From the records, pick out and copy each line containing "辅助驾驶数据".

-- Opening Marker --

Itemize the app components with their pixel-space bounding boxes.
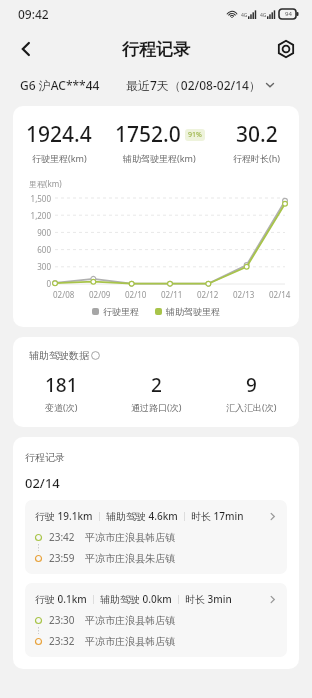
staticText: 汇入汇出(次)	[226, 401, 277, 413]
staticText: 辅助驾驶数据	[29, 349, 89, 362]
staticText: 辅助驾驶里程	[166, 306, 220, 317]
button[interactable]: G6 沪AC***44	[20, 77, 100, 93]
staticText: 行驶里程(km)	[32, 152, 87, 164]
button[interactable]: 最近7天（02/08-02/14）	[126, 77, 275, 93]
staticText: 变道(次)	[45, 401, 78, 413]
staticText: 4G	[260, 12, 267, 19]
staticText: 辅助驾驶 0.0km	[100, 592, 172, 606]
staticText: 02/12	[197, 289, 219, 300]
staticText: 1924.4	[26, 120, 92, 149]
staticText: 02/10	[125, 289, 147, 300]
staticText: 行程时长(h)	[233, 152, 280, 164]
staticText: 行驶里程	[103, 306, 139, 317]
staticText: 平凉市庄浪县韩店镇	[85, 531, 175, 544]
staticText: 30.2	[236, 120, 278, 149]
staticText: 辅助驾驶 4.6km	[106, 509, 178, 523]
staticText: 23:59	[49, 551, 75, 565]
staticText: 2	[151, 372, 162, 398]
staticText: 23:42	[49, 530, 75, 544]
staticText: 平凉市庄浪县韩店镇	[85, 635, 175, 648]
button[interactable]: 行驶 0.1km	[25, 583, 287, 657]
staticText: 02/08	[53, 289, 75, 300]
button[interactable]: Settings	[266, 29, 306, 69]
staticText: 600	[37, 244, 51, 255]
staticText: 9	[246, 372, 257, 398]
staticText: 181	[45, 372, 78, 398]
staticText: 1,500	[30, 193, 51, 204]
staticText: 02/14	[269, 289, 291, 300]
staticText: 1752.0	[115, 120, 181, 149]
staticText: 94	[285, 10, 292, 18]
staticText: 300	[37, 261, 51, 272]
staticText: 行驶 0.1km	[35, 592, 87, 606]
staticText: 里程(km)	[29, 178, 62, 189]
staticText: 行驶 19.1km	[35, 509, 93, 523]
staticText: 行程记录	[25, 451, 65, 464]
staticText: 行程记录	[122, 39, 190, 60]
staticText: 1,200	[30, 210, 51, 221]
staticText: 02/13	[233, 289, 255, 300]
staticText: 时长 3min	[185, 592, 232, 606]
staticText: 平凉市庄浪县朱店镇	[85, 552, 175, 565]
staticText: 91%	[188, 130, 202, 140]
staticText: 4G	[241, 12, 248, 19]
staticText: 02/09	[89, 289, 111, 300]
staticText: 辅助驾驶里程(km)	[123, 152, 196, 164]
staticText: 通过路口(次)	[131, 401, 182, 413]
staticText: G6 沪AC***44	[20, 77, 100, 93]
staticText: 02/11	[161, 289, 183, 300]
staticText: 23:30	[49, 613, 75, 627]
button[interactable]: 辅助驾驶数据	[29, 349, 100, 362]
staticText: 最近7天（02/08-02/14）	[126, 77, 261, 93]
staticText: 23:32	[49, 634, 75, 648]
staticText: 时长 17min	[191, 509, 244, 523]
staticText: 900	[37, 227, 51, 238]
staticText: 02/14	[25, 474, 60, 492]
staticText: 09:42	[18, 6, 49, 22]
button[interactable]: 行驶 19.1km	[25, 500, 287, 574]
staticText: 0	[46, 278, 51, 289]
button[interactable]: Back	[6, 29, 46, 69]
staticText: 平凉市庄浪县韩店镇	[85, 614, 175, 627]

-- Closing Marker --
-- Opening Marker --

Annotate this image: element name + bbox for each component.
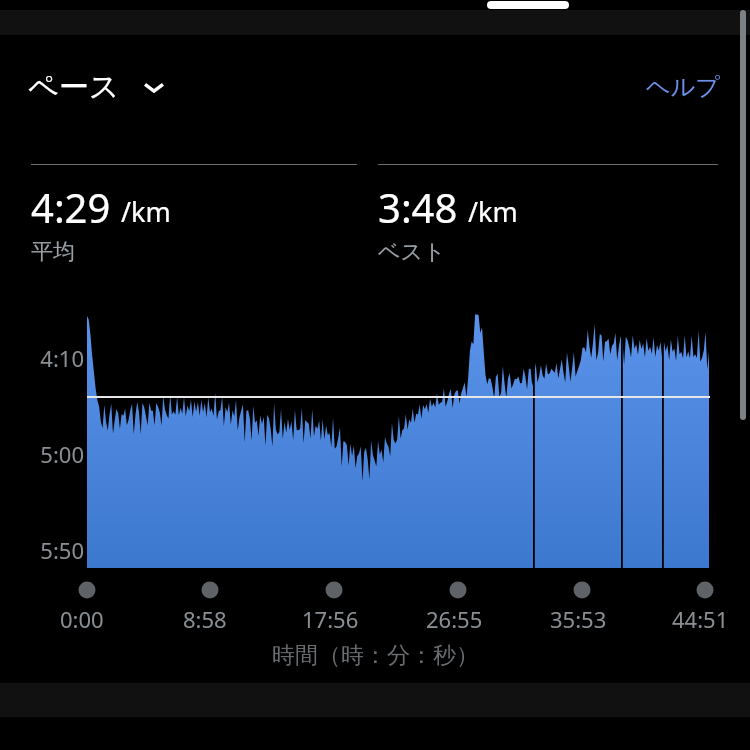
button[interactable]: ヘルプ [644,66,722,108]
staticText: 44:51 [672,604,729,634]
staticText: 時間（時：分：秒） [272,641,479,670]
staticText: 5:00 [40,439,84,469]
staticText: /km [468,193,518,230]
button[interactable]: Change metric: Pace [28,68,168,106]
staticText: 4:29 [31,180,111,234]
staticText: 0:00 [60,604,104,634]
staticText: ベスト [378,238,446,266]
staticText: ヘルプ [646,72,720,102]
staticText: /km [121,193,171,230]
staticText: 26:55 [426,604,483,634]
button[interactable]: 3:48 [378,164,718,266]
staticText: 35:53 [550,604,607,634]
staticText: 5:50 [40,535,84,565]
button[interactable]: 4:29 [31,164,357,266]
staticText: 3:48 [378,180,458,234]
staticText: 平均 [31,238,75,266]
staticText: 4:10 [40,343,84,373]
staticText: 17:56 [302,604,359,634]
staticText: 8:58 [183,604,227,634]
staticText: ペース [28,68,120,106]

-- Closing Marker --
-- Opening Marker --

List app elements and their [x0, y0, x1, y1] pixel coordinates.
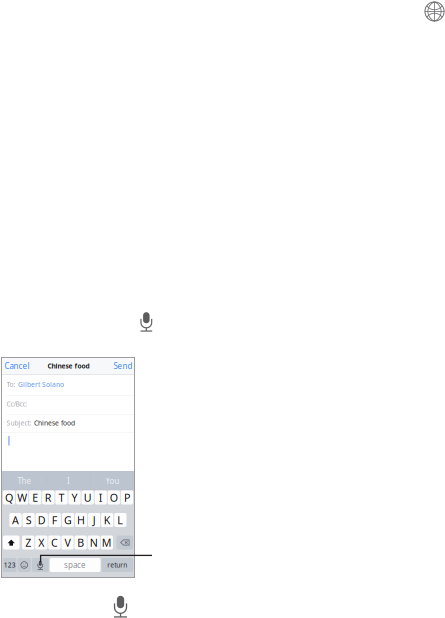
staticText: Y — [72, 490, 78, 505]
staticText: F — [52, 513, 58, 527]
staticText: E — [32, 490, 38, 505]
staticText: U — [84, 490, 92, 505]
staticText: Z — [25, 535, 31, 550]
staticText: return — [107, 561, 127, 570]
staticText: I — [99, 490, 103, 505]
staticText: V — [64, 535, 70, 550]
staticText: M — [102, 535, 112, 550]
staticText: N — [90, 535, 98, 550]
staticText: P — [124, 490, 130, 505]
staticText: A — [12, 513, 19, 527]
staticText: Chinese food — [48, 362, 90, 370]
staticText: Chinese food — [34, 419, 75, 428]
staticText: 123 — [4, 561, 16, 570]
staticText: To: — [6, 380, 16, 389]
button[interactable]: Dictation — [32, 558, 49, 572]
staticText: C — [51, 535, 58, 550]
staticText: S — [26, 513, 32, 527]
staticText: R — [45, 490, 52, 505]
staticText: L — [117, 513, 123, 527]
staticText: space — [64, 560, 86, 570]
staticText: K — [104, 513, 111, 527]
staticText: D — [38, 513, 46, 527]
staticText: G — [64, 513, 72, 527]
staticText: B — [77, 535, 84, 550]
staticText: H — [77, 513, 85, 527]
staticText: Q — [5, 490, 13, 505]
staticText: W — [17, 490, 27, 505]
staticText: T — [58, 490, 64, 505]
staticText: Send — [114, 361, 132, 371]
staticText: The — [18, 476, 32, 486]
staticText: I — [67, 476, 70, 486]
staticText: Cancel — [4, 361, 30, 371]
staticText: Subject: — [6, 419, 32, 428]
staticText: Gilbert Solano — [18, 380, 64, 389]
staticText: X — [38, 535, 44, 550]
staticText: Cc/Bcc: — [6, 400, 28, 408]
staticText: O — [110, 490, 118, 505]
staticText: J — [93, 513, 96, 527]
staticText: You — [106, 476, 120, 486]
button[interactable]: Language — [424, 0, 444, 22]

-- Closing Marker --

▶ [Result]
staticText: 辅助驾驶数据	[29, 349, 89, 362]
button[interactable]: 辅助驾驶数据	[29, 349, 100, 362]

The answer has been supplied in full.